## Activity
Leave out the images; return the rest of the data exactly.

## Task material
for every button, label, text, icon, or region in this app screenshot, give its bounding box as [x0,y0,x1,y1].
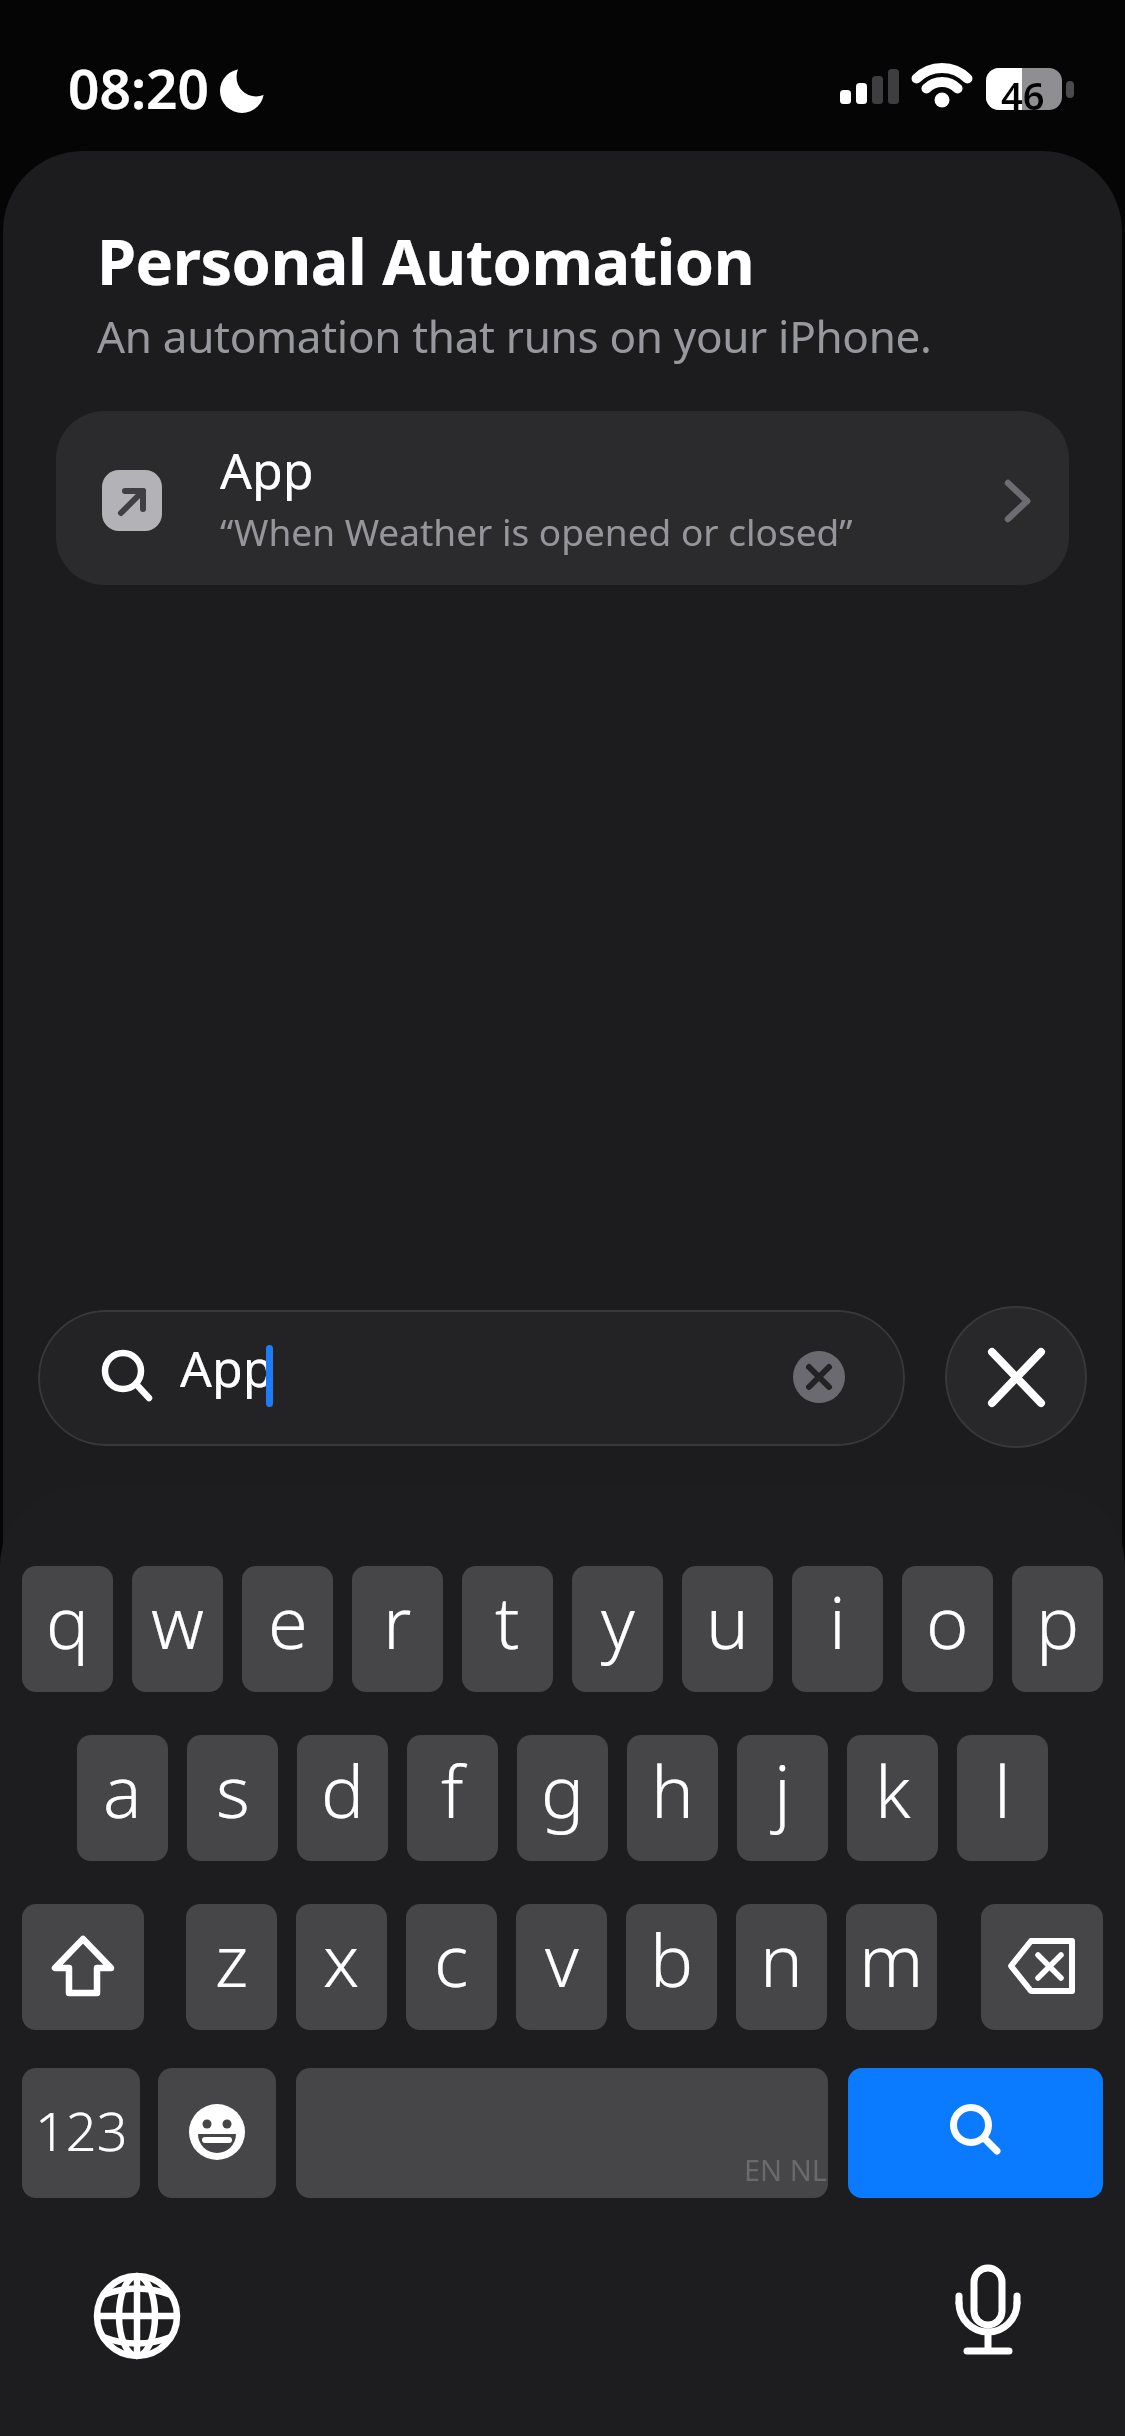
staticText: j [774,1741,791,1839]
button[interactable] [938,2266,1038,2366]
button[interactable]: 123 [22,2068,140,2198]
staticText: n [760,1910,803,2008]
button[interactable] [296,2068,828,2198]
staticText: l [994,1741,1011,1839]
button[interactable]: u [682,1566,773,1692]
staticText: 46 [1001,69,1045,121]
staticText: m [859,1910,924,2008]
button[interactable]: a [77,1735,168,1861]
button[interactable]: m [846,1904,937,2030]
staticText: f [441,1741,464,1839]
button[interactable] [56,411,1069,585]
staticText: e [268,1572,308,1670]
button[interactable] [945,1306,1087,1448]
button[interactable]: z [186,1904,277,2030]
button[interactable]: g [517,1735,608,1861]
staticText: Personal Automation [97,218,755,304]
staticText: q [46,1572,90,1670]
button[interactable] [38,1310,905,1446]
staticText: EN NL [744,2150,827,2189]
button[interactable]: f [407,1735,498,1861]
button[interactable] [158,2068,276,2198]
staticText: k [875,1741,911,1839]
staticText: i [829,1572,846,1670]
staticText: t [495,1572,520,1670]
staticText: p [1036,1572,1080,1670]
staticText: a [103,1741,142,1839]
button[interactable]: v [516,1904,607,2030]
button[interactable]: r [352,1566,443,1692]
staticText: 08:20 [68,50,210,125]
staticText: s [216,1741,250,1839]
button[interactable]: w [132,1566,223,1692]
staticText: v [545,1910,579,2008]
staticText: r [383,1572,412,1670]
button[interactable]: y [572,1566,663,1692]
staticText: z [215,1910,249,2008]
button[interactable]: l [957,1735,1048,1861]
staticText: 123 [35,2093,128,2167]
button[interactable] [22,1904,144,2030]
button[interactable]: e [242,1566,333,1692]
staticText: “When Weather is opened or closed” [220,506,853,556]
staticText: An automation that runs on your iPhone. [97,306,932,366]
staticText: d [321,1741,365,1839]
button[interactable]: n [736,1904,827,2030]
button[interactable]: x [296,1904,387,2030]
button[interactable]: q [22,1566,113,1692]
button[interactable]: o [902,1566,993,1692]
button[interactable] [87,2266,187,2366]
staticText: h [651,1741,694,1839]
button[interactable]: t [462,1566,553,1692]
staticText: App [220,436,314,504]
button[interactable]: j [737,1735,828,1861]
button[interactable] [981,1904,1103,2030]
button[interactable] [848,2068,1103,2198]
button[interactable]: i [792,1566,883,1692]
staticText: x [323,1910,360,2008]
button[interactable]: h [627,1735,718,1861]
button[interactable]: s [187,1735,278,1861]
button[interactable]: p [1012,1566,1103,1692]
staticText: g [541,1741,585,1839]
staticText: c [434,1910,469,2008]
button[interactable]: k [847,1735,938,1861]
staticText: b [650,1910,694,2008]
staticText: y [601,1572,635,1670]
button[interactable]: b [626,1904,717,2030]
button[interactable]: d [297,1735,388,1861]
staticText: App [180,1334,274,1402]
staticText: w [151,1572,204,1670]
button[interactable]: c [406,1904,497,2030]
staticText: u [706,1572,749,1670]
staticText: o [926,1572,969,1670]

## Output for this task
for every button, label, text, icon, or region in this app screenshot, give its bounding box as [x0,y0,x1,y1].
staticText: j [774,1741,791,1839]
button[interactable] [938,2266,1038,2366]
button[interactable]: 123 [22,2068,140,2198]
staticText: n [760,1910,803,2008]
button[interactable] [296,2068,828,2198]
staticText: l [994,1741,1011,1839]
button[interactable]: u [682,1566,773,1692]
staticText: 46 [1001,69,1045,121]
staticText: m [859,1910,924,2008]
button[interactable]: a [77,1735,168,1861]
button[interactable]: m [846,1904,937,2030]
staticText: f [441,1741,464,1839]
button[interactable] [56,411,1069,585]
staticText: e [268,1572,308,1670]
button[interactable] [945,1306,1087,1448]
button[interactable]: z [186,1904,277,2030]
button[interactable]: g [517,1735,608,1861]
staticText: Personal Automation [97,218,755,304]
staticText: q [46,1572,90,1670]
button[interactable] [38,1310,905,1446]
staticText: EN NL [744,2150,827,2189]
button[interactable]: f [407,1735,498,1861]
button[interactable] [158,2068,276,2198]
staticText: k [875,1741,911,1839]
staticText: i [829,1572,846,1670]
staticText: t [495,1572,520,1670]
staticText: p [1036,1572,1080,1670]
staticText: a [103,1741,142,1839]
button[interactable]: v [516,1904,607,2030]
button[interactable]: r [352,1566,443,1692]
staticText: 08:20 [68,50,210,125]
staticText: s [216,1741,250,1839]
button[interactable]: w [132,1566,223,1692]
staticText: v [545,1910,579,2008]
staticText: r [383,1572,412,1670]
button[interactable]: y [572,1566,663,1692]
staticText: z [215,1910,249,2008]
button[interactable]: l [957,1735,1048,1861]
staticText: 123 [35,2093,128,2167]
button[interactable] [22,1904,144,2030]
button[interactable]: e [242,1566,333,1692]
staticText: “When Weather is opened or closed” [220,506,853,556]
staticText: An automation that runs on your iPhone. [97,306,932,366]
staticText: d [321,1741,365,1839]
button[interactable]: n [736,1904,827,2030]
button[interactable]: x [296,1904,387,2030]
button[interactable]: q [22,1566,113,1692]
button[interactable]: o [902,1566,993,1692]
button[interactable] [87,2266,187,2366]
staticText: h [651,1741,694,1839]
button[interactable]: t [462,1566,553,1692]
staticText: App [220,436,314,504]
button[interactable]: j [737,1735,828,1861]
button[interactable] [981,1904,1103,2030]
button[interactable] [848,2068,1103,2198]
button[interactable]: i [792,1566,883,1692]
staticText: x [323,1910,360,2008]
button[interactable]: h [627,1735,718,1861]
button[interactable]: s [187,1735,278,1861]
button[interactable]: p [1012,1566,1103,1692]
staticText: g [541,1741,585,1839]
staticText: c [434,1910,469,2008]
button[interactable]: k [847,1735,938,1861]
staticText: b [650,1910,694,2008]
staticText: y [601,1572,635,1670]
button[interactable]: b [626,1904,717,2030]
button[interactable]: d [297,1735,388,1861]
staticText: App [180,1334,274,1402]
staticText: w [151,1572,204,1670]
button[interactable]: c [406,1904,497,2030]
staticText: u [706,1572,749,1670]
staticText: o [926,1572,969,1670]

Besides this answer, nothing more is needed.